On Tuesday, New Yorkers are being asked to consider six changes to the New York State Constitution, one of which would legalize casino gambling, and while supporters have been marshaling their resources to push for a "yes" vote on Proposition 1, opponents have been less organized. NY1's Zack Fink filed the following report.
It's not every day that you see Liberal Democratic state Senator Liz Krueger and Conservative Party Chairman Mike Long on the same side of an issue, but there they were Thursday, united in their opposition to legalized gambling.
"The research all shows it will just be more New Yorkers who can least afford it from upstate New York spending their money in casinos," Krueger said.
Krueger and a coalition of opponents will be handing out leaflets and urging people to vote no on Proposition 1. The loosely culled together effort does not compare to the organized campaign put together by NY Jobs Now, a coalition of business and labor groups that has been running slick TV ads.
"For good-paying jobs and millions for our schools, flip to the back of the ballot and vote yes on proposal 1," one of the ads says.
However, a separate anti-gambling group, known as the Committee Against Proposition 1, quotes former Governor Mario Cuomo in a new ad.
"Casinos are a whole different breed," the ad quotes the governor as saying. "It changes communities. It doesn't generate wealth. It just redistributes it."
In a statement late Thursday, the former governor said "I made those statements in 1994. A great deal has changed in 20 years. The New York that I was dealing with was a different place. We didn't have casinos on every border."
The push for legalized gambling is spearheaded by the former governor's son and current governor, Andrew Cuomo, who is relying on legalized gaming to spur economic development upstate.
The amendment would authorize up to seven casinos, four initially in three upstate regions.
"There's already gaming in New York," said Heather Bricetti of the Business Council of New York. "We've got casinos that are run by Native Americans in the state.
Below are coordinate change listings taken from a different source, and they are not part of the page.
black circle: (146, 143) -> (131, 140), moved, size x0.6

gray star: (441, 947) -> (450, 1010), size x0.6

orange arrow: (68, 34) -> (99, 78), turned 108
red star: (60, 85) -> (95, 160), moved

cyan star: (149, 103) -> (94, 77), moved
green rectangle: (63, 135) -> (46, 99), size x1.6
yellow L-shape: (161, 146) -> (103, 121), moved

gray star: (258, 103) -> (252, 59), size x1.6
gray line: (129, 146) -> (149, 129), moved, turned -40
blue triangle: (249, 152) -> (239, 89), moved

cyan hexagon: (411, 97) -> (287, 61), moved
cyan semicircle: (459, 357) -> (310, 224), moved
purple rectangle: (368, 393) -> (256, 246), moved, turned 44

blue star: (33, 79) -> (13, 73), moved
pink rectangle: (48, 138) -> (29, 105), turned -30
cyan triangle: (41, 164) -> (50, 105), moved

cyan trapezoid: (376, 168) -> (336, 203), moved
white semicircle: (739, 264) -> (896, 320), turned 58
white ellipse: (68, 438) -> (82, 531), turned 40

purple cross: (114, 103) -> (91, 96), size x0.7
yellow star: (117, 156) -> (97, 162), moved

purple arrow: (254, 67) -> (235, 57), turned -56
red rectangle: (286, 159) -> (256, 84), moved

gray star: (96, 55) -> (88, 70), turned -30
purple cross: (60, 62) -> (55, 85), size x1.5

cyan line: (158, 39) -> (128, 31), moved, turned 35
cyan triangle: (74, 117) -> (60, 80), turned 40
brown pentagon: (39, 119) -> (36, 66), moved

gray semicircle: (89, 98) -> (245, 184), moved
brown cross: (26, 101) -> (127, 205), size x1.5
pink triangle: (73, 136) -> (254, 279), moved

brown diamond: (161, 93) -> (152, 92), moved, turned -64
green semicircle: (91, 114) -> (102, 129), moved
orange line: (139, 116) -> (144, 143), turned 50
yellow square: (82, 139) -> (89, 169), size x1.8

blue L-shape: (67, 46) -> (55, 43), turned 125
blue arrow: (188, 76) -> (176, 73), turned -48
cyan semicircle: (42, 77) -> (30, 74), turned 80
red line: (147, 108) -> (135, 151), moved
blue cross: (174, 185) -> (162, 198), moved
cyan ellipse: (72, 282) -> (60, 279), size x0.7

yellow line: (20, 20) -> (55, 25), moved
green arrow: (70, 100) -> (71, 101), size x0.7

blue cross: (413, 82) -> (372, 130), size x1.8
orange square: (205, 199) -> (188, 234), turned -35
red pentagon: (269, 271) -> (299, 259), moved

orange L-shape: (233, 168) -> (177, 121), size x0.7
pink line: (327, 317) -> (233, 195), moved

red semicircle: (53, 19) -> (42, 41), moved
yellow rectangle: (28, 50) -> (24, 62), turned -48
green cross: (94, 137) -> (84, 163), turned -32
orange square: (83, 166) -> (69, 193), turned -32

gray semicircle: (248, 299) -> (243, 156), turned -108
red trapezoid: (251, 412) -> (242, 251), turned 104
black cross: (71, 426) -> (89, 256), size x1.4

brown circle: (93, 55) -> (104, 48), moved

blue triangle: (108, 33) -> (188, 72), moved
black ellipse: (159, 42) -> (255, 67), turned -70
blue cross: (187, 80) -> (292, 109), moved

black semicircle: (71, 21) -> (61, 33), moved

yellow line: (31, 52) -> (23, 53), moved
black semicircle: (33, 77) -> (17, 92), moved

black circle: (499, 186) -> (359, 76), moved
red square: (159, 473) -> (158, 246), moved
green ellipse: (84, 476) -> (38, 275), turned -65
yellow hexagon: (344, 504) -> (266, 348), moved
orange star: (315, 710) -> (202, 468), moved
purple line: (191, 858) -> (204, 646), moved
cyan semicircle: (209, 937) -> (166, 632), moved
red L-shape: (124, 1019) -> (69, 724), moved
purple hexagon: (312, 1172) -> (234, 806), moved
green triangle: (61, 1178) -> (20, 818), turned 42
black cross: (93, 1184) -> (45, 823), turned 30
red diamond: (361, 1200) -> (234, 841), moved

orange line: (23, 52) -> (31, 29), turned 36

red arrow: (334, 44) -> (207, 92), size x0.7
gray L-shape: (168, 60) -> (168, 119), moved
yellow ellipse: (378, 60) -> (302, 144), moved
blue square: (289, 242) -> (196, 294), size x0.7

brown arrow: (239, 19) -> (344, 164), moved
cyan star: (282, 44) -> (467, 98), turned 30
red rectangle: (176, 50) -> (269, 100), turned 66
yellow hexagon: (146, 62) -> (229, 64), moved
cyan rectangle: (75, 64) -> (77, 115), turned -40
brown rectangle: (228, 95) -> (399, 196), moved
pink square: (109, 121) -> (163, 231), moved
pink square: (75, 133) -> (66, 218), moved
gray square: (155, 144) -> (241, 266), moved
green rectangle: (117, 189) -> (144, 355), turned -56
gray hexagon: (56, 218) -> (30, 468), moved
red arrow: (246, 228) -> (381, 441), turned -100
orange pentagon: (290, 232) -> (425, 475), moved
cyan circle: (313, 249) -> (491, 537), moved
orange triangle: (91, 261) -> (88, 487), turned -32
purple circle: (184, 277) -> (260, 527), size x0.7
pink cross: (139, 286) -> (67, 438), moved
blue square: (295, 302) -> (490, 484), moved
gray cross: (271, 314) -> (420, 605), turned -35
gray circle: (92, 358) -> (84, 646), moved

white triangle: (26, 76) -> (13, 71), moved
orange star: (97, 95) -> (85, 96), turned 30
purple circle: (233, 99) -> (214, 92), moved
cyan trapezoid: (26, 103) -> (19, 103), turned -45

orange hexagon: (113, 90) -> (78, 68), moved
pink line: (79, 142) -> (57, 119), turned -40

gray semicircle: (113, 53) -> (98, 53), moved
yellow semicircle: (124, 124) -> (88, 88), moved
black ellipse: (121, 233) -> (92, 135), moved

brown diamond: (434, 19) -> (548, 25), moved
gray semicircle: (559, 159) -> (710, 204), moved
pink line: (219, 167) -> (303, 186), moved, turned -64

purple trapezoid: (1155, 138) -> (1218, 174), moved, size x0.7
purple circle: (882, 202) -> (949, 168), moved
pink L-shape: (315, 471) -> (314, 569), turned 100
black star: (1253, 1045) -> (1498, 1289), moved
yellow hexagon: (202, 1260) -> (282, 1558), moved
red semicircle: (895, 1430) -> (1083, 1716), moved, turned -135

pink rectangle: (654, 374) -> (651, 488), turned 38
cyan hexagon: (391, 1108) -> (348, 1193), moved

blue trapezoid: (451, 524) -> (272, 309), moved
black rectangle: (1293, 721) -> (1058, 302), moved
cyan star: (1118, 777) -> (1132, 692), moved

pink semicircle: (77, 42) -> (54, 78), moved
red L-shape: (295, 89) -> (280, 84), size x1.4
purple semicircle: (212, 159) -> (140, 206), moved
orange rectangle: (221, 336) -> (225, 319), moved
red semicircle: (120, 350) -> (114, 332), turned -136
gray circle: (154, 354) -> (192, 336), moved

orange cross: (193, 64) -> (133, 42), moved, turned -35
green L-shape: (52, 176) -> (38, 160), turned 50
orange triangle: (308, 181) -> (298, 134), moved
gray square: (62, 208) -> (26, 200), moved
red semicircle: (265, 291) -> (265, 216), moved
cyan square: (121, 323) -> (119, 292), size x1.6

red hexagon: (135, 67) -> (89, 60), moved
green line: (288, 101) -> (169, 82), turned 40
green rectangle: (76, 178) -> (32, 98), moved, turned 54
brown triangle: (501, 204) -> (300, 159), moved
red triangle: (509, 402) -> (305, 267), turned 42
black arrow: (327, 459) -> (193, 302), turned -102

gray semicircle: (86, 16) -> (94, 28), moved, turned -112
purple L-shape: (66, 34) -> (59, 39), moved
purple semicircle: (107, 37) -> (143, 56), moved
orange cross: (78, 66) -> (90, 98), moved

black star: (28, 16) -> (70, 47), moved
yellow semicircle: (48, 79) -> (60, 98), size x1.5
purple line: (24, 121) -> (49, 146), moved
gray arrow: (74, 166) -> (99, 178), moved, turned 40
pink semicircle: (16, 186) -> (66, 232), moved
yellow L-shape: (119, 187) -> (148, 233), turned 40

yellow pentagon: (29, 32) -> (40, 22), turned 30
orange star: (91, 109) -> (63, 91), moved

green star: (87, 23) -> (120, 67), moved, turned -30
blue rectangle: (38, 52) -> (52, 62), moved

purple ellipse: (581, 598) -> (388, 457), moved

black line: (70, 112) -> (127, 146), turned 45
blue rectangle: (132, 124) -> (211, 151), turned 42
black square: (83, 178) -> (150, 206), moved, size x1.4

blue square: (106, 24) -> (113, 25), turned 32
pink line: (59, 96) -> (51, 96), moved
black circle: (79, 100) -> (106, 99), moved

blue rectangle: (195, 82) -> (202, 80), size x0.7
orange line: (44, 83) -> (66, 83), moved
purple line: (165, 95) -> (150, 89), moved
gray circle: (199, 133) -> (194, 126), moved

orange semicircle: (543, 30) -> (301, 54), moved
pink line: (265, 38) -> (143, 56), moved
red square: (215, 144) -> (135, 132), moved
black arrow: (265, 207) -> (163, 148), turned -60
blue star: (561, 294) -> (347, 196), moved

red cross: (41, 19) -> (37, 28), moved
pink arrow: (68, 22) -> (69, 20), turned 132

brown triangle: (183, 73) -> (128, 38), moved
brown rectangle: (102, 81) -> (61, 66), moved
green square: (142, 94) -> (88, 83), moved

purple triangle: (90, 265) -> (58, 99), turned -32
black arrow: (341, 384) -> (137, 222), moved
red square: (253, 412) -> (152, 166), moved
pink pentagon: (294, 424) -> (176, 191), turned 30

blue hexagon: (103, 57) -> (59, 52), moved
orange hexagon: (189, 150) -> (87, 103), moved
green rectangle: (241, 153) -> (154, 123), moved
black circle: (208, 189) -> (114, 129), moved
We have racinos. All we're doing is removing a restriction that will allow us to go forward and compete with our neighboring states."
A recent poll found that support for the casino referendum in New York City is strong, about 60 percent. That's significant because New York City accounts for roughly 40 percent of the vote statewide. Moreover, turnout is expected to be a little heavier this particular year because of the mayoral election.